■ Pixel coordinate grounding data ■

———

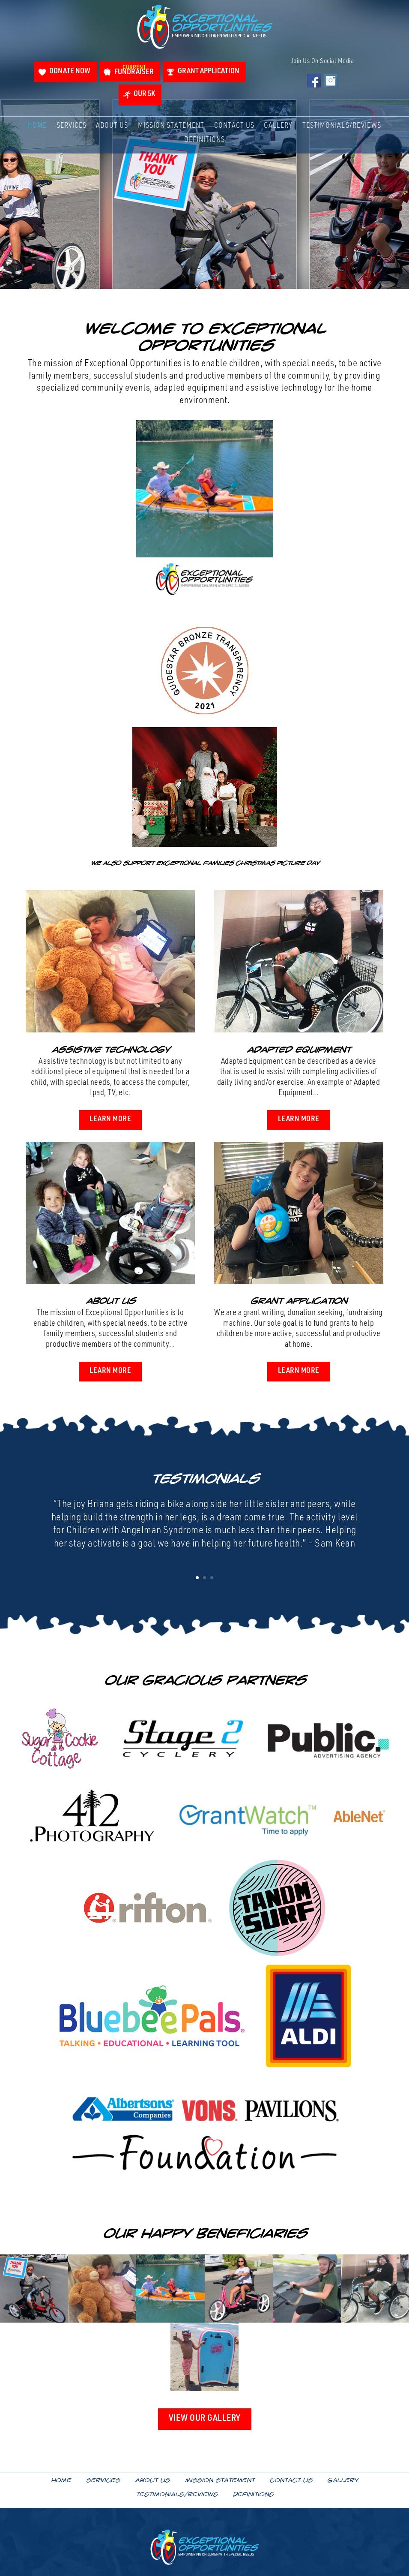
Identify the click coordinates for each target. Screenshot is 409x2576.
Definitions (204, 142)
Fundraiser (133, 71)
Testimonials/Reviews (341, 128)
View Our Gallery (204, 2421)
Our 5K (144, 96)
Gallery (278, 128)
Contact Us (234, 128)
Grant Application (211, 72)
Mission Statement (171, 128)
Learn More (110, 1120)
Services (72, 128)
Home (37, 128)
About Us (112, 128)
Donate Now (66, 72)
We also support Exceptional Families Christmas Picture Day (204, 863)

———

Your copy of the records above should be exact and contain no pictures.

■ Result of this task ■
Identify the click coordinates for each target. Screenshot is 409x2576.
Definitions (204, 142)
Fundraiser (133, 71)
Testimonials/Reviews (341, 128)
View Our Gallery (204, 2421)
Our 5K (144, 96)
Gallery (278, 128)
Contact Us (234, 128)
Grant Application (211, 72)
Mission Statement (171, 128)
Learn More (110, 1120)
Services (72, 128)
Home (37, 128)
About Us (112, 128)
Donate Now (66, 72)
We also support Exceptional Families Christmas Picture Day (204, 863)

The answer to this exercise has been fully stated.